Staging Data
From WikIBEST
Contents |
[edit] Staging Files to and From the Central File Servers
As the number of servers and compute nodes in the bioinformatics core increases, the demand on our central file servers also increases and we have reached the physical limits of our current systems. Due to our limited operating budget and the expense of a high performance SAN, we are moving away from the central file servers on our clusters. This means that you will need to stage your files in to the cluster before your runs and stage them back out after the run has completed.
[edit] Things to remember about the cluster file storage
[edit] Automatic cleanup
- In order to maintain disk space on the cluster file system, files that have not been accessed and/or modified for 2 weeks will be automatically removed. If you need to keep them there longer, let us know and we will add your home directory to a list of exemptions.
[edit] No backups
- Even though the production clusters will use RAID technology to survive disk failure, there is still a risk of data loss from two main sources: Automatic cleaning and Users who inadvertently remove files. To guard against this be sure to move any modified files or output files back to the central file system.
[edit] How to access the central file servers from the cluster headnode
We have tried to make it as easy as possible to read and write files back to the central file servers.

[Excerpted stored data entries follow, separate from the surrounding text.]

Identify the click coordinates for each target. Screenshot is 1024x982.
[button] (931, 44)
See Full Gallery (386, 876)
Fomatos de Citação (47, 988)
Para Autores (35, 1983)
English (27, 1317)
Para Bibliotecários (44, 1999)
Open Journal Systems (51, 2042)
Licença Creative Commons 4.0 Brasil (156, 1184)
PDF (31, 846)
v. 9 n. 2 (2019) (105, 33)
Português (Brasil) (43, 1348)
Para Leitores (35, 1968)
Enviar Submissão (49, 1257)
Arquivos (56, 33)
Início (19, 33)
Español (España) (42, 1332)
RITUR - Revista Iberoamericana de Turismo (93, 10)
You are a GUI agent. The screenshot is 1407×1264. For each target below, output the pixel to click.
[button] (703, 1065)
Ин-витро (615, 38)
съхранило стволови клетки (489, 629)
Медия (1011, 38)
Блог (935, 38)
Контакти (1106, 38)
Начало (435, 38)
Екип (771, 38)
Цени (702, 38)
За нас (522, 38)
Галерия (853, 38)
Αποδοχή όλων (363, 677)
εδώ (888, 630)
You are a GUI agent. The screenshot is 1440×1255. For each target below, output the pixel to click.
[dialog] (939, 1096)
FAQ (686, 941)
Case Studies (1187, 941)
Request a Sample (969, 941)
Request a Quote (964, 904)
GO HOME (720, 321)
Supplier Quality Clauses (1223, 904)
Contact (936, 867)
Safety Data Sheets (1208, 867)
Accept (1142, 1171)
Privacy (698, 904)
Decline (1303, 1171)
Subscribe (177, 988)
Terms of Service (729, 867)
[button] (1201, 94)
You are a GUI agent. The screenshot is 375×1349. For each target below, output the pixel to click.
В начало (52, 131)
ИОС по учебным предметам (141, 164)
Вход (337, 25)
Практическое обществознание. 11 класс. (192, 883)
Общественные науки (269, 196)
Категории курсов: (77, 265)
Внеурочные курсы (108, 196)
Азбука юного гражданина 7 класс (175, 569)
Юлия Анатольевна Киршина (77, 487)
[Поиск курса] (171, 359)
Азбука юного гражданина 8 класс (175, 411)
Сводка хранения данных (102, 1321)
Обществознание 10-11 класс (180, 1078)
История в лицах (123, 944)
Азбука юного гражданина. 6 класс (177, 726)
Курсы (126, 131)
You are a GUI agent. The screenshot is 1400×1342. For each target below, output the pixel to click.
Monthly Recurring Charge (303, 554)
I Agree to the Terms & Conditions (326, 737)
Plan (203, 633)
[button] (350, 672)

- Each headnode will network mount the central file system.
- Each home directory will contain a link to this mount named "central" and it will be located at the root of your home directory.
- This link will not work when accessed from the compute nodes, you must copy the data in and out of the central file system while logged on to the headnode.
- To move data in and out you just have to use the copy application cp. If you really want to get fancy you can rsync specific directories as well (just make sure you know what you are doing).
[edit] Quick examples
[edit] Moving files from the central file server to the cluster
Move a single file from the central file server to your current working directory on the cluster:
cp ~/central/mydir/myfile .
Move a folder of files from the central file server to your current working directory on the cluster:
cp -r ~/central/mydir/myfolder .
You can replace the . that represents your current working directory in the commands with another path as well.
[edit] Moving files back to the central file server
Move a single file from the cluster to the central file system:
cp myfile ~/central/mydir
Move a folder of files from the cluster to the central file system:
cp -r myfolder ~/central/mydir
(Note: if mydir doesn't exist, then it will be the new name of myfolder when copied.)